Common Nebula architecture designs

While there are too many possible ways to design Nebula architecture to list them all the following 2 designs will help cover common use cases as well as serve as a stepping stone to help explain the different components of Nebula:

IoT deployment

example nebula architecture

In the above deployment example Nebula manages a distributed set of identical IoT devices, each devices configured with to be part of the same "device_group", every time a new devices is turned on it follows this steps:

  1. The IoT device connects to the manager.
  2. The IoT device pulls the latest device_group config.
  3. From this point on the IoT device periodically (configured with the "nebula_manager_check_in_time") checks with the worker for any changes, due to memoization techniques in use the managers have a built in short term cache (configured with the "cache_time") and due to Kafka inspired monotonic ID's for field it's safe to use memoization without worrying about having stale configurations.
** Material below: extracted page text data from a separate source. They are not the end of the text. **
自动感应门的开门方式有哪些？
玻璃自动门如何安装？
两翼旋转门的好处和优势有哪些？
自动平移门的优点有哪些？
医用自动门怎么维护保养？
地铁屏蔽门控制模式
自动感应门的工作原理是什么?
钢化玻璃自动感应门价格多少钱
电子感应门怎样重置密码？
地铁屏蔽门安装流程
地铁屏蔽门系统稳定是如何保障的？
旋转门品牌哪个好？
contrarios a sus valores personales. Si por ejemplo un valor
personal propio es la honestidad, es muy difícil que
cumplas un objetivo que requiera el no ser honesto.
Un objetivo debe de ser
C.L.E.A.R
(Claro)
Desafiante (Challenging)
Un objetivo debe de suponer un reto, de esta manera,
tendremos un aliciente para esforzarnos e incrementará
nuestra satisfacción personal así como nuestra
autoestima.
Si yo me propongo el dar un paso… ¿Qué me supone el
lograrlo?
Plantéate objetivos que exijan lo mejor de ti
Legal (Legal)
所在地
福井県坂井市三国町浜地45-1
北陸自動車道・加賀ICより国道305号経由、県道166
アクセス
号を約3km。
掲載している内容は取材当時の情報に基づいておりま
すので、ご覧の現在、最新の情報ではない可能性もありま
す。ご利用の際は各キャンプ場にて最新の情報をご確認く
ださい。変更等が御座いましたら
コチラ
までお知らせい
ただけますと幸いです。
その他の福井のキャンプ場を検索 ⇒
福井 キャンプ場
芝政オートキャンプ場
Now if an admin wishes to deploy a new version or change any setting (envvar, mount, etc...) on all devices he simply has to follow this steps:

  1. Push a new container version with a new tag to the configured Docker registry.
  2. Update the control api (manager) by using the CLI\SDK\API with the latest app config that uses the new version tag as it's docker_image value, from here on Nebula will take care of the rest by doing the following:
    1. Nebula manager will update the MongoDB backend with the new config.
    2. after the configurable "cache_time" expires (10 seconds by default) all the managers will contact MongoDB and receive the updated config.
    3. All the relevant IoT devices will receive the updated config and match their device status to the needed config.
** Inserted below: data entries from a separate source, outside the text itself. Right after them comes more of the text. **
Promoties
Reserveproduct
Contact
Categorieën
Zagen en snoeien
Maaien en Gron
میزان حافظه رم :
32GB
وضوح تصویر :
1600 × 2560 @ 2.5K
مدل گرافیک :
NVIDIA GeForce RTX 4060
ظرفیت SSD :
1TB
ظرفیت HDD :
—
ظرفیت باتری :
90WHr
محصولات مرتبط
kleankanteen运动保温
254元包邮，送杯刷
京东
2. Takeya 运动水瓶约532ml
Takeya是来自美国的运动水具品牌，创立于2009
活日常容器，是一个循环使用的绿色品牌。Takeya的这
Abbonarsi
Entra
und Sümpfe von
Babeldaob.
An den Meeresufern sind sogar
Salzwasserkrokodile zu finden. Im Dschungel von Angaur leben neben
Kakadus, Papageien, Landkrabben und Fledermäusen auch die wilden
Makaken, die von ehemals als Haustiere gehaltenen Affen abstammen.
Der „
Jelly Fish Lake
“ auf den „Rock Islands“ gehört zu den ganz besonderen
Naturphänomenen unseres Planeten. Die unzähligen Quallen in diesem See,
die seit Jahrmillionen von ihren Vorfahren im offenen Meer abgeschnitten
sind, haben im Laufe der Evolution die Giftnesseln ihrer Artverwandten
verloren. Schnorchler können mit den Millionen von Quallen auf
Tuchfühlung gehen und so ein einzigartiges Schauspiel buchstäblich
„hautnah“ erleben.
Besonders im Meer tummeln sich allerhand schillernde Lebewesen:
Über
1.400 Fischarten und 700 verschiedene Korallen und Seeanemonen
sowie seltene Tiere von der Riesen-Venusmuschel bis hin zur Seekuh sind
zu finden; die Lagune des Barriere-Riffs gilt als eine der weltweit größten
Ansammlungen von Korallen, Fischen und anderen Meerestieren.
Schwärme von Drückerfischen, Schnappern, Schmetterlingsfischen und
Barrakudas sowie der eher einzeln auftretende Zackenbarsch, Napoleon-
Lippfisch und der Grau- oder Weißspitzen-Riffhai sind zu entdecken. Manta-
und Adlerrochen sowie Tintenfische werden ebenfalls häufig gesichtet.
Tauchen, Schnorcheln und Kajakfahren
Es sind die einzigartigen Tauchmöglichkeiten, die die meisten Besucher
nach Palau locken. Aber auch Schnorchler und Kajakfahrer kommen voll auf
It's worth mentioning the follow:

  • MongoDB needs to be accessible only from the managers, not the workers - it will work perfectly even when using the Internet rather then LAN and will tolerate disconnects with no issues, due to monotonic ID's in use the workers will simply sync up to the latest needed configuration upon the network reconnects.
  • Nebula is fail hard, Nebula worker container issues will result with it killing itself in order for it to be restarted via Docker engine --restart=always flag, Nebula will then proceed to treat the IoT device as a new device and will follow the steps described above to get it in sync with the rest of the cluster.
  • Each part of the system can scale out - MongoDB can be sharded and replicated, the managers are stateless so can be increased as needed and there is no limit for the amount of workers as long as you make sure to scale out the other components to handle it.
  • Nebula ensures consistency among all workers as long as the backend MongoDB is consistent, if for some reason you get a split brain in either or any other form or consistency issues Nebula cannot guarantee consistency so make sure to follow best practice in both to avoid those risks from happening.
  • Nebula is eventually consistent, all workers will sync to the latest config but it might take up to "nebula_manager_check_in_time" + "device_group" seconds (40 seconds by default) for that to happen

IoT deployment with the optional reporting system

example nebula architecture

The optional reporting is an additive system (meaning all of the above is also true for it), what changes about it is as following:

  1. The workers send their current state to a Kafka cluster after every sync with the manager.
  2. The "reporter" component (it's own microservice) pulls from Kafka and populate the the state data into the backend DB
  3. the manager can query the new state data from the backend DB to let the admin know the state of managed devices.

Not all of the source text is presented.